▶ What you should do: Would you restate the entries below word for word, starting at the first line and ending with the one that has "Ostatní Říkají"?

▶ Provided records:
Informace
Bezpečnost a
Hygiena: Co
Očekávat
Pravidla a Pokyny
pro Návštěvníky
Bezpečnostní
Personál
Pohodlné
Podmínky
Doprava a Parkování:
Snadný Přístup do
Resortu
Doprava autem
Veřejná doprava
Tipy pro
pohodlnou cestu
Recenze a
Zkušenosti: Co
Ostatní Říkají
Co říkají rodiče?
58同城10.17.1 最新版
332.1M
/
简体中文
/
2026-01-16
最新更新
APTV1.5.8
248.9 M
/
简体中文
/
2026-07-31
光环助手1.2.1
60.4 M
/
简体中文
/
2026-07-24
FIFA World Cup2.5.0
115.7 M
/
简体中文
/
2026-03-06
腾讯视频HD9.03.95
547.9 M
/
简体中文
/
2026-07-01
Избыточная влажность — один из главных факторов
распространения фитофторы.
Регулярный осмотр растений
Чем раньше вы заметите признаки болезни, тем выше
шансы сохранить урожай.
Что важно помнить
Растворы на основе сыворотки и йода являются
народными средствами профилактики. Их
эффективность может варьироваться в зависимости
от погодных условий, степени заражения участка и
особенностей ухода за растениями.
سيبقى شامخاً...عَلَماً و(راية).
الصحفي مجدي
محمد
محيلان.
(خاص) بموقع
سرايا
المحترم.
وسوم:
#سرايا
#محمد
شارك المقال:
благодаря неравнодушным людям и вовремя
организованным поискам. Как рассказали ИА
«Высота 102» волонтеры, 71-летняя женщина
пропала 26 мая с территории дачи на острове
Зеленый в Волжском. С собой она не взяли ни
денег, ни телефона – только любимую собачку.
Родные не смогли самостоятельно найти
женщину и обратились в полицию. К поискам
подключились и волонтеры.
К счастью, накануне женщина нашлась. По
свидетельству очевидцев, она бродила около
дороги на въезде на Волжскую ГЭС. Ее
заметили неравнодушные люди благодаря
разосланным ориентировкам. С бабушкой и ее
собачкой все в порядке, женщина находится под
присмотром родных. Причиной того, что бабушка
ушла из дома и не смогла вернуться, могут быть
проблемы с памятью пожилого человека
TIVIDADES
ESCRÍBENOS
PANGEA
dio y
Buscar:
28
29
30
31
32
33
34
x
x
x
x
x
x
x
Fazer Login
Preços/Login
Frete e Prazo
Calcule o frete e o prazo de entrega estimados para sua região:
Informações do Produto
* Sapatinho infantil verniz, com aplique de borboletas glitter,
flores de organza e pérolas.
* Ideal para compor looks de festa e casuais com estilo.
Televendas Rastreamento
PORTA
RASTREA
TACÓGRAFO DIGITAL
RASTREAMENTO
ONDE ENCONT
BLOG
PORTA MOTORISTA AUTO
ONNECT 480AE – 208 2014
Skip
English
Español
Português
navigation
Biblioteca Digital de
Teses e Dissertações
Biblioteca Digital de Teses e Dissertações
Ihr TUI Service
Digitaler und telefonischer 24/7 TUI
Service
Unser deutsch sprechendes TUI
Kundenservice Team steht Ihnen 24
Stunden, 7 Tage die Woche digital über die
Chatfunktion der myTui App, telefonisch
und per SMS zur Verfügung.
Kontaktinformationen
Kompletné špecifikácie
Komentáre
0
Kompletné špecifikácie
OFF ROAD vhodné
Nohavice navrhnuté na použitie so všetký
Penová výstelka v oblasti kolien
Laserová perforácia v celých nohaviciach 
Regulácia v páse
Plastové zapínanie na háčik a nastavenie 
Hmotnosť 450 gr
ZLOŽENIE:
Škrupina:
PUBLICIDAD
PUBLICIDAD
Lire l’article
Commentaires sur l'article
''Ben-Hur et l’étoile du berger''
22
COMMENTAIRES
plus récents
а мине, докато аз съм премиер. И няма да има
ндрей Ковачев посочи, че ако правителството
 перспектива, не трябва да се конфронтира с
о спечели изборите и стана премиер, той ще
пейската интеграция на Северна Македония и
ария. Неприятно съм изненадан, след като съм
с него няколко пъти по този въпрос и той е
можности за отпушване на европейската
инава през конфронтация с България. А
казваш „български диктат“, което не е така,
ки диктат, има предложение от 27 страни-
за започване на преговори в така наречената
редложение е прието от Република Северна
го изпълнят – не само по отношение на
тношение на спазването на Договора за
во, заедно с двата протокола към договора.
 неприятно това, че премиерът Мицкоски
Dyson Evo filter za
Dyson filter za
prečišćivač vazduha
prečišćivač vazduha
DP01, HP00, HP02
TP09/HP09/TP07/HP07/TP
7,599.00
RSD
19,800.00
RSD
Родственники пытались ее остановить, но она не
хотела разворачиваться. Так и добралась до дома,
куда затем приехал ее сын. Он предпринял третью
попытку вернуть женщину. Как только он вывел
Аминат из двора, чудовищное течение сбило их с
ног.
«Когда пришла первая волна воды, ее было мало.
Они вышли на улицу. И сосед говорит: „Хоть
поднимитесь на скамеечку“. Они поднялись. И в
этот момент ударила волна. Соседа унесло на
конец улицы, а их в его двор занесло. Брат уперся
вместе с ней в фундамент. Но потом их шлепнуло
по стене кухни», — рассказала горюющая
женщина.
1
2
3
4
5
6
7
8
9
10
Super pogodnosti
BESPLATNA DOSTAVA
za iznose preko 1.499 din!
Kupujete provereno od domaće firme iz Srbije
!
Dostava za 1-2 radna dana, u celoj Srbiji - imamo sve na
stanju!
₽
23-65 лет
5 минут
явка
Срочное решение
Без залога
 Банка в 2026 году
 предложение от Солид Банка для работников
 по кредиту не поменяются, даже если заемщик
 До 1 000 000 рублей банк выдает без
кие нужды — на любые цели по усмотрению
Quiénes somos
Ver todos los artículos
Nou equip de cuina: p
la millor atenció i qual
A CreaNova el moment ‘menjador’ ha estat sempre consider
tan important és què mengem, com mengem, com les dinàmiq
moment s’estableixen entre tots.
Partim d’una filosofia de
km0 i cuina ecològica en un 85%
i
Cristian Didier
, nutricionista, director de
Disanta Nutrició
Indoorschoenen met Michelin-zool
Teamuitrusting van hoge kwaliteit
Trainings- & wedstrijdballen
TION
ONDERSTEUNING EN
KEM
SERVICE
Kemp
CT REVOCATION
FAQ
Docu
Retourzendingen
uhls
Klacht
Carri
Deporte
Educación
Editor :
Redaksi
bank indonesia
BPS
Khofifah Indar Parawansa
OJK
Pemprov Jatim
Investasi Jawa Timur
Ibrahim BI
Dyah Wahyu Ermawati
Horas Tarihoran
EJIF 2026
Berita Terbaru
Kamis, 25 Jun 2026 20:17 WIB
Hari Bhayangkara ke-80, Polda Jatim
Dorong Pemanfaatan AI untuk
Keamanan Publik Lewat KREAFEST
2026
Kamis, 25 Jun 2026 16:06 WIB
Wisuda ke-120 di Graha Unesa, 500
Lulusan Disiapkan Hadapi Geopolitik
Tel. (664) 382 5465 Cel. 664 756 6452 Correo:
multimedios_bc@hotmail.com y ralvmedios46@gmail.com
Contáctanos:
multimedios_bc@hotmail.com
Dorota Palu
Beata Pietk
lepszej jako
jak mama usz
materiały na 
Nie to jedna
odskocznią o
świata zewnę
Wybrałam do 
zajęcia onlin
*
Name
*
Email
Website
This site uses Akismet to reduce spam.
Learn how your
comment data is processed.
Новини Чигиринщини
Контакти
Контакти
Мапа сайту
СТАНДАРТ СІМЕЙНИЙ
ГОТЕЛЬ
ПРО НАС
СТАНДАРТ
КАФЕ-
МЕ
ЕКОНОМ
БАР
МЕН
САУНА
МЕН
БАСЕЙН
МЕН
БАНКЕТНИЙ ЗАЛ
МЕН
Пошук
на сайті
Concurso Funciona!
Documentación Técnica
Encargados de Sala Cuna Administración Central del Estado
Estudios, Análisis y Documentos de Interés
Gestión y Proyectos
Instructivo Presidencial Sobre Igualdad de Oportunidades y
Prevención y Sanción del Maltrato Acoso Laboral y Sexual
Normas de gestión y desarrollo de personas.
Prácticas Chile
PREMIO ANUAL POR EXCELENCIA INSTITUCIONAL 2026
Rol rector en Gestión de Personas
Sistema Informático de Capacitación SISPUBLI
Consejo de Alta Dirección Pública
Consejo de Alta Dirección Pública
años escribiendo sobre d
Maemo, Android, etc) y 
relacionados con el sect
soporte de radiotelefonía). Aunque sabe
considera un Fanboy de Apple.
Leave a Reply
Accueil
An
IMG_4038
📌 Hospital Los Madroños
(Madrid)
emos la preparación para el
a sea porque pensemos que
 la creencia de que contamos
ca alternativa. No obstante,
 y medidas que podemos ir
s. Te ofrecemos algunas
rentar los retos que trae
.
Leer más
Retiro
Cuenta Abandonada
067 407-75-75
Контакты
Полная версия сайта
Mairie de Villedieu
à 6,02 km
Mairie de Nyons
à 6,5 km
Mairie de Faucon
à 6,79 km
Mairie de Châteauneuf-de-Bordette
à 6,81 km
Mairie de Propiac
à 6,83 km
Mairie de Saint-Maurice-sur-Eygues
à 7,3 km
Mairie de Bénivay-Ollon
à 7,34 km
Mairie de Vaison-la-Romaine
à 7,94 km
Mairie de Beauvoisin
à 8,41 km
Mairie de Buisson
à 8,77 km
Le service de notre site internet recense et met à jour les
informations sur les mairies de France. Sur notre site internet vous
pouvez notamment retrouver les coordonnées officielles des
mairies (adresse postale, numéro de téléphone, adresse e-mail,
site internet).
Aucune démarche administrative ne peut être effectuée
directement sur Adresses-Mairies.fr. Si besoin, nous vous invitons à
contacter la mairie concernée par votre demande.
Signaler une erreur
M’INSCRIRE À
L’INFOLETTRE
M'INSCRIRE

▶ Response to the task:
Informace
Bezpečnost a
Hygiena: Co
Očekávat
Pravidla a Pokyny
pro Návštěvníky
Bezpečnostní
Personál
Pohodlné
Podmínky
Doprava a Parkování:
Snadný Přístup do
Resortu
Doprava autem
Veřejná doprava
Tipy pro
pohodlnou cestu
Recenze a
Zkušenosti: Co
Ostatní Říkají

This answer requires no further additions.